In most cases, he must begin taking distributions in the year after your death, and these distributions are taxable as income to him. Exactly how much he must take depends on the method of calculation he uses. Distributions can be spread out more—which would result in less taxable income to him per year—if he uses the “single life” method. This is based on his own age and life expectancy, not yours.
If you leave your retirement account to your spouse, however, she can simply take it over. She wouldn’t have to begin taking required minimum distributions and paying taxes on those distributions until she reaches age 70½, just as if she had personally owned the account all long.
Don’t Forget State Taxes
All these rules apply at the federal level, and state level taxes can vary considerably—not only from federal rules but from state to state as well.
Six states impose inheritance taxes as of 2018: Maryland, New Jersey, Pennsylvania, Kentucky, Iowa, and Nebraska. Indiana used to have an inheritance tax but it was repealed in 2013.
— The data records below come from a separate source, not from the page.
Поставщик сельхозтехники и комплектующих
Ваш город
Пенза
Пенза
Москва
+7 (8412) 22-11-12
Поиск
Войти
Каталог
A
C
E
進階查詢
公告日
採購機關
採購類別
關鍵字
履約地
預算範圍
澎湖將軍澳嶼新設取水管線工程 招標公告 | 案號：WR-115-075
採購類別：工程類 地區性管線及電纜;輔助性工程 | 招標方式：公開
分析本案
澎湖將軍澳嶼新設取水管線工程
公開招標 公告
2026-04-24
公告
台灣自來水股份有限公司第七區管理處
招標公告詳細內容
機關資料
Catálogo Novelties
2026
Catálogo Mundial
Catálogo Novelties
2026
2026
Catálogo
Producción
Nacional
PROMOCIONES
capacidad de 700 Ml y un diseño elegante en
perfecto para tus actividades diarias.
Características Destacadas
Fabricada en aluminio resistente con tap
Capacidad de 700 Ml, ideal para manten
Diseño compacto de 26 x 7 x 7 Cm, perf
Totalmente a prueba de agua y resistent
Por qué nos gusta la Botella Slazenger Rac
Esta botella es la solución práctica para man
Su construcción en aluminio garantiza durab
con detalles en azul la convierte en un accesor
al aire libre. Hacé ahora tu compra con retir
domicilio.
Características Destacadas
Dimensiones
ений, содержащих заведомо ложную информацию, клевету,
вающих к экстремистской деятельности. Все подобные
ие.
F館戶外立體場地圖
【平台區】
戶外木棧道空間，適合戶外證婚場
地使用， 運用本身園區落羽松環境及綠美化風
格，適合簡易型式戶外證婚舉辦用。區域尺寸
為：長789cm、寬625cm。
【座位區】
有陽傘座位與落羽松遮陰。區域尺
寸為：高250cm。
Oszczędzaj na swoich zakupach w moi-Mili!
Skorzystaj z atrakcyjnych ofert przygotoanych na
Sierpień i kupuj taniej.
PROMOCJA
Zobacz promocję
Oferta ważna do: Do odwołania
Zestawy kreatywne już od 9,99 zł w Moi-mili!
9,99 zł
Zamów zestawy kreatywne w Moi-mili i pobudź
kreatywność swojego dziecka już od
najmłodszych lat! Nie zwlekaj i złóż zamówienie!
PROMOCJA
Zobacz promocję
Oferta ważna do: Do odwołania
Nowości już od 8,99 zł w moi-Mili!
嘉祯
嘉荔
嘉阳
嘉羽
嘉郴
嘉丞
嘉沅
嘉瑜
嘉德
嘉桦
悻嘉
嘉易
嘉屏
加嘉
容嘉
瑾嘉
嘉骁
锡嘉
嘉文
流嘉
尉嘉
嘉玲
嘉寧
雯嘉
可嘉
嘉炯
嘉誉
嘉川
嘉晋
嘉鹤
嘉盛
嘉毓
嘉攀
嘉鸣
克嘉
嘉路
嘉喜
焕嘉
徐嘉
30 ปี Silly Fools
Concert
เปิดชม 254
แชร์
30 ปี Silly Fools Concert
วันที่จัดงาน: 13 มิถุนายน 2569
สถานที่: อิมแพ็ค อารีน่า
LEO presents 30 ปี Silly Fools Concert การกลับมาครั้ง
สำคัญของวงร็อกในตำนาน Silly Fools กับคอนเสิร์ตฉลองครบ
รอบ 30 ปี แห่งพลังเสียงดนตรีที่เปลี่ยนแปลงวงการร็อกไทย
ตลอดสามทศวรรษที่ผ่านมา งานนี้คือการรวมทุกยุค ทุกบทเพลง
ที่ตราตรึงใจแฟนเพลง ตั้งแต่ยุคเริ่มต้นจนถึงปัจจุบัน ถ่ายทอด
Unless you live in one of these states or your bequeathed property is located here, your beneficiaries won't have to worry about an inheritance tax. Beneficiaries who aren’t related to you will pay the highest rates. Gifts to spouses are generally exempt.
Twelve states and the District of Columbia impose their own estate taxes as of 2018: Washington, Oregon, Minnesota, Illinois, New York, Vermont, Maine, Massachusetts, Rhode Island, Connecticut, Maryland, and Hawaii. Tennessee, New Jersey, and Delaware have all repealed their estate taxes as of 2018.
Estate tax exemptions at the state level tend to be much less than the $11.18 million federal exemption. It’s just $1 million in Oregon and Massachusetts—something to keep in mind when you’re weighing the benefits of living trusts and gifting as you plan your estate. Irrevocable trusts shield against state taxes as well.
Estate planning for tax purposes involves many interlocking pieces. You might want to consult with a tax professional to make sure you’re going about it in just the right way if you’re bequeathing significant property.
Tax laws change periodically and the above information may not reflect the most recent changes. Please consult with a tax professional for the most up-to-date advice. The information contained in this article is not intended as tax advice and it is not a substitute for tax advice.